Thanks for the link to this. Very cool! While the OP describes a crowd-sourced solution, this seems to be a setup where 1 GPS is attached per vehicle.
On seeing this, I have a reaction that I'd like to share. Someone at this University had vision. They seem to have less than 20 buses in their fleet. However, we're still talking about a serious investment (It isn't just the phones, it is also data plans.
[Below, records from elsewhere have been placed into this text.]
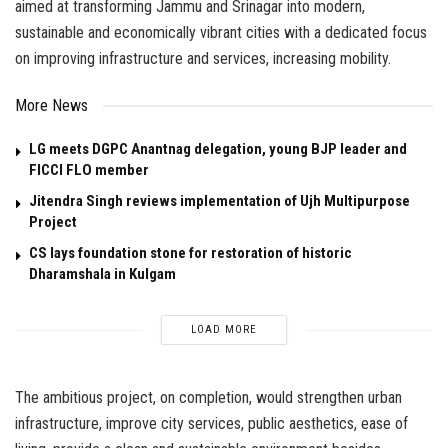
aimed at transforming Jammu and Srinagar into modern,
sustainable and economically vibrant cities with a dedicated focus
on improving infrastructure and services, increasing mobility.
More News
LG meets DGPC Anantnag delegation, young BJP leader and
FICCI FLO member
Jitendra Singh reviews implementation of Ujh Multipurpose
Project
CS lays foundation stone for restoration of historic
Dharamshala in Kulgam
LOAD MORE
The ambitious project, on completion, would strengthen urban
infrastructure, improve city services, public aesthetics, ease of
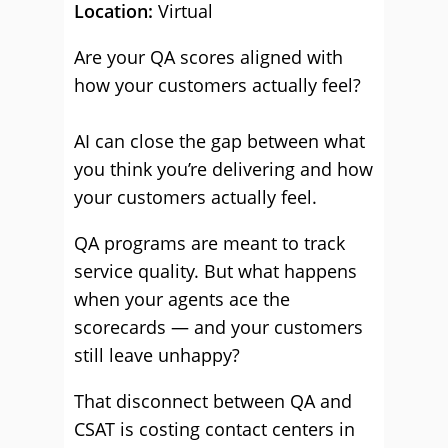
Location:
Virtual
Are your QA scores aligned with
how your customers actually feel?
AI can close the gap between what
you think you’re delivering and how
your customers actually feel.
QA programs are meant to track
service quality. But what happens
when your agents ace the
scorecards — and your customers
still leave unhappy?
That disconnect between QA and
CSAT is costing contact centers in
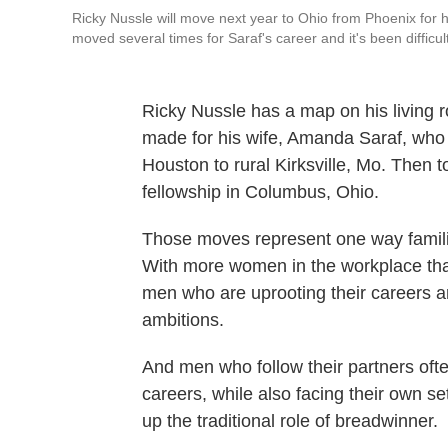
Ricky Nussle will move next year to Ohio from Phoenix for h
moved several times for Saraf's career and it's been difficul
Ricky Nussle has a map on his living r
made for his wife, Amanda Saraf, who i
Houston to rural Kirksville, Mo. Then t
fellowship in Columbus, Ohio.
Those moves represent one way famili
With more women in the workplace than i
men who are uprooting their careers a
ambitions.
And men who follow their partners often
careers, while also facing their own set
up the traditional role of breadwinner.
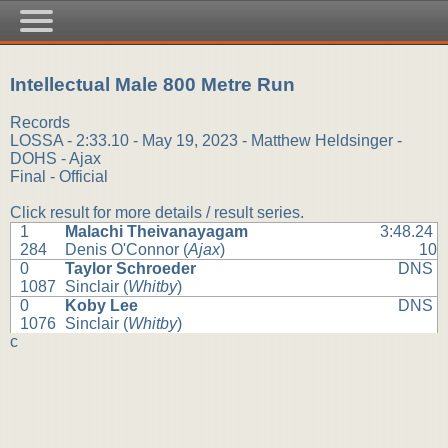
Intellectual Male 800 Metre Run
Records
LOSSA - 2:33.10 - May 19, 2023 - Matthew Heldsinger -
DOHS - Ajax
Final - Official
Click result for more details / result series.
1
Malachi Theivanayagam
3:48.24
284
Denis O'Connor (
Ajax
)
10
0
Taylor Schroeder
DNS
1087
Sinclair (
Whitby
)
0
Koby Lee
DNS
1076
Sinclair (
Whitby
)
c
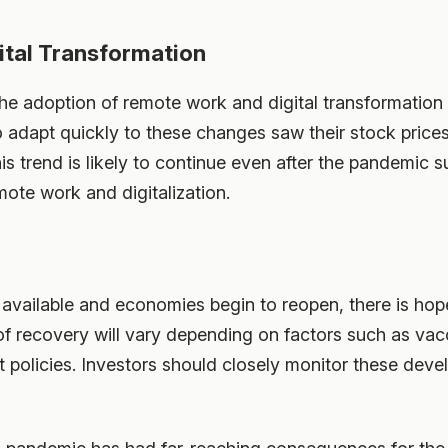
tal Transformation
e adoption of remote work and digital transformation 
adapt quickly to these changes saw their stock prices 
is trend is likely to continue even after the pandemic 
mote work and digitalization.
vailable and economies begin to reopen, there is hope
f recovery will vary depending on factors such as vac
policies. Investors should closely monitor these dev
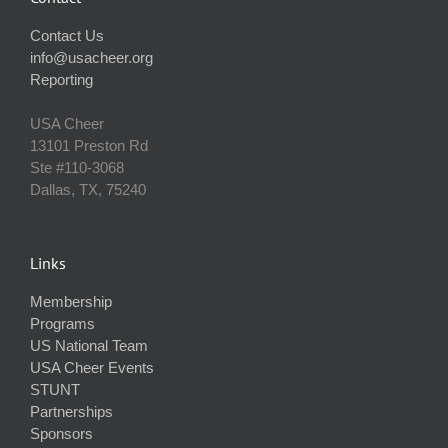
Contact Us
info@usacheer.org
Reporting
USA Cheer
13101 Preston Rd
Ste #110‐3068
Dallas, TX, 75240
Links
Membership
Programs
US National Team
USA Cheer Events
STUNT
Partnerships
Sponsors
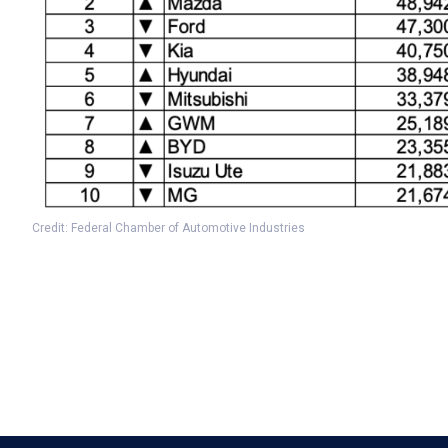
Credit: Federal Chamber of Automotive Industries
They might be using their campus wifi network which would significantly lower their costs).
I've tried doing this in other places some time ago. However, it was impossible to get anyone to invest in such a thing. What do you do when you are in this situation? I've done mock-ups, buying initial hardware with my own $$, but still. I guess in our society, pretty much everything comes down to economic value. On one hand, it makes sense. On the other, it makes me sad. </rant>
This is completely off-topic, but did you mean to call it l'hospital as opposed to L'Hôpital? I remember even my calculus book had similar errors, and I always wondered if it was just because the two looked so similar (or if there was any more reasoning behind it). didn't mean to nitpick, your comment just triggered a repressed train of thought :)
His original name was actually Guillaume de l'Hospital; French spelling reforms later did away with a number of cases of silent 's' (which had been silent for a long time already), replacing it with a circumflex over the preceding vowel.
It's not an error. The french changed their spelling to replace a silent 's' after some letters with a circumflex over those letters. Using the silent s instead of a circumflex is considered correct when transcribing into English.
No. What would you apply it to in 0^0? The best you could do is come up with two functions, f(x) and g(x), with f(x) and g(x) going to 0 as x goes to 0, and try to use it to evaluate f(x)^g(x), but the result is going to depend on exactly what your choices are for f(x) and g(x).
A precondition of L'Hôpital's Rule is that the limit in question exists. So: Prove that the limit exists, and then you can bust out L'Hôpital's Rule to prove that it's 1.
And the cleverest student turns out to be right, given the convention asserted by the mathematician. If 0⁰ were 0, or indeterminate, then the limit wouldn't exist and, therefore, L'Hôpital's Rule wouldn't apply. But given that it's 1, the limit does exist, and all is well until Zermelo-Fraenkel is proven inconsistent.